■ PROBLEM REQUIREMENTS
Find every line in the records below that contains the word "bounding", and copy each such line.
◇ ◇ ◇ ◇
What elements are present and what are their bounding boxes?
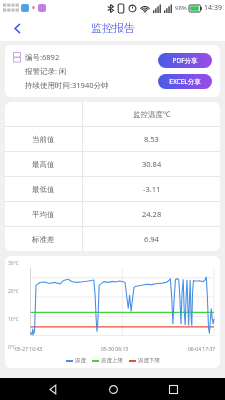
staticText: 30.84: [142, 159, 162, 169]
button[interactable]: EXCEL分享: [158, 74, 212, 89]
staticText: -3.11: [143, 184, 161, 194]
staticText: 监控温度℃: [133, 109, 171, 119]
staticText: 0℃: [8, 344, 16, 351]
staticText: 8.53: [144, 134, 159, 144]
staticText: 30℃: [8, 260, 19, 267]
staticText: 10℃: [8, 316, 19, 323]
button[interactable]: Home: [96, 378, 130, 400]
staticText: 温度: [75, 357, 86, 364]
staticText: 06-04 17:37: [188, 346, 216, 353]
staticText: 14:39: [204, 3, 222, 13]
staticText: 05-27 10:43: [15, 346, 43, 353]
staticText: 98%: [175, 4, 187, 12]
staticText: 标准差: [32, 235, 55, 244]
staticText: 24.28: [142, 209, 162, 219]
staticText: PDF分享: [172, 56, 198, 65]
button[interactable]: Recent apps: [156, 378, 190, 400]
staticText: 20℃: [8, 288, 19, 295]
button[interactable]: Back: [36, 378, 70, 400]
staticText: 编号:6892: [25, 52, 60, 62]
staticText: 平均值: [32, 210, 55, 219]
staticText: 最高值: [32, 160, 55, 169]
button[interactable]: Back: [6, 17, 28, 39]
staticText: 05-30 06:13: [101, 346, 129, 353]
staticText: 当前值: [32, 135, 55, 144]
staticText: 温度下限: [138, 357, 160, 364]
staticText: 温度上限: [101, 357, 123, 364]
staticText: 持续使用时间:31940分钟: [25, 80, 109, 90]
staticText: EXCEL分享: [169, 77, 201, 86]
staticText: 最低值: [32, 185, 55, 194]
staticText: 监控报告: [91, 21, 135, 35]
staticText: 报警记录: 闲: [25, 66, 67, 76]
staticText: 6.94: [144, 234, 159, 244]
button[interactable]: PDF分享: [158, 53, 212, 68]
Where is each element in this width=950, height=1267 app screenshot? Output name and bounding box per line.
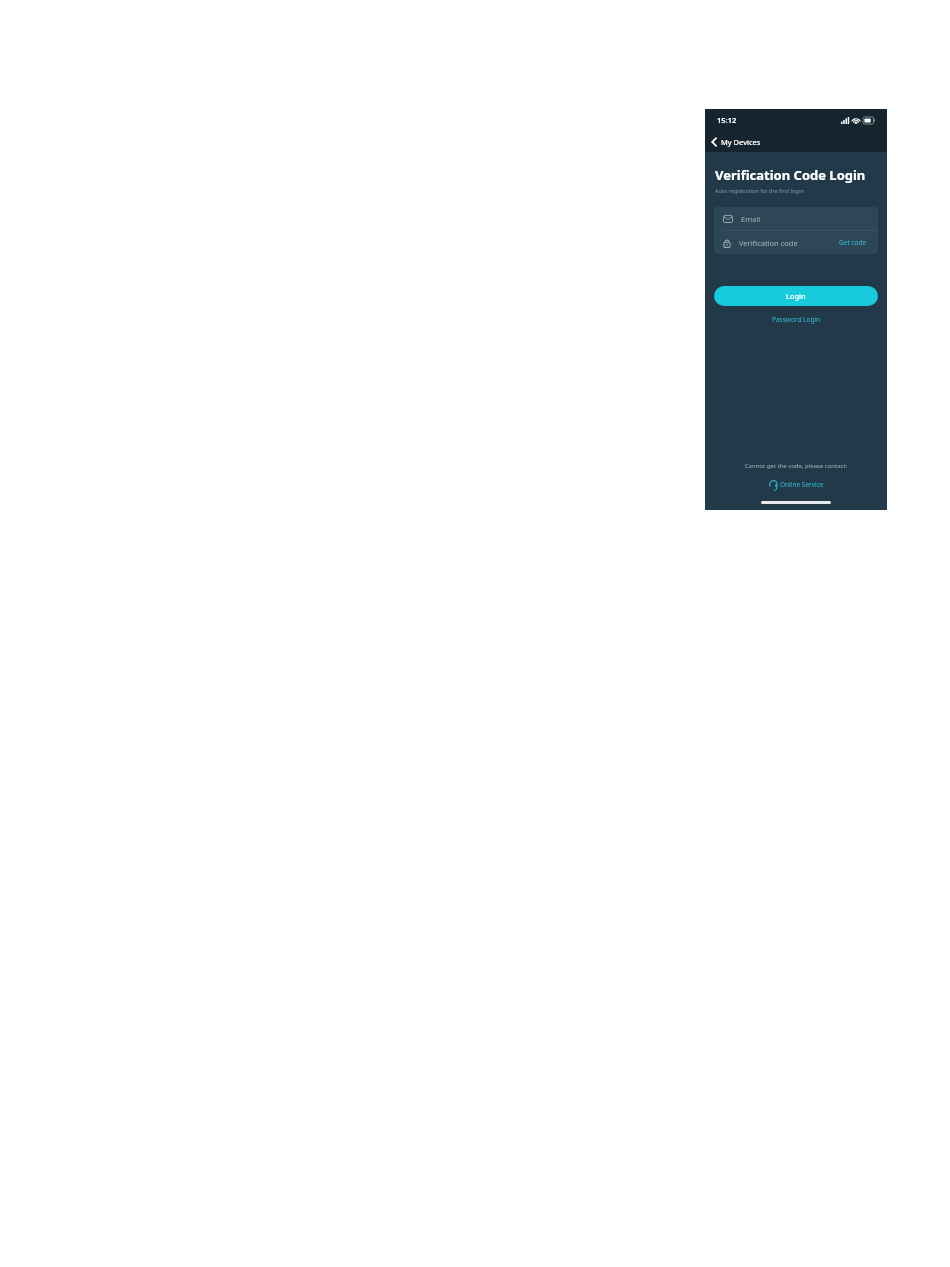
other: Back — [711, 137, 717, 147]
staticText: Online Service — [780, 480, 824, 489]
other: Online Service — [768, 479, 779, 490]
staticText: My Devices — [721, 137, 761, 147]
button[interactable]: Get code — [837, 235, 869, 250]
button[interactable]: Back — [705, 131, 769, 152]
button[interactable]: Online Service — [764, 477, 828, 492]
staticText: Password Login — [772, 315, 821, 324]
other: Email — [723, 215, 733, 223]
button[interactable]: Email — [714, 207, 878, 230]
staticText: Auto registration for the first login — [715, 187, 804, 194]
button[interactable]: Login — [714, 286, 878, 306]
staticText: Email — [741, 214, 761, 224]
other: Verification code — [723, 238, 731, 248]
other: Wi-Fi — [852, 117, 860, 124]
staticText: 15:12 — [717, 115, 737, 125]
other: Cellular signal — [841, 117, 849, 124]
staticText: Cannot get the code, please contact: — [705, 462, 887, 470]
staticText: Get code — [839, 238, 867, 247]
staticText: Verification Code Login — [715, 166, 866, 184]
staticText: Login — [786, 291, 806, 301]
button[interactable]: Password Login — [766, 312, 827, 327]
staticText: Verification code — [739, 238, 798, 248]
button[interactable]: Verification code — [714, 231, 878, 254]
other: Battery — [863, 117, 875, 124]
◇ ◇ ◇ ◇
■ ANSWER BOX
What elements are present and what are their bounding boxes?
Where is each element in this width=950, height=1267 app screenshot? Output name and bounding box per line.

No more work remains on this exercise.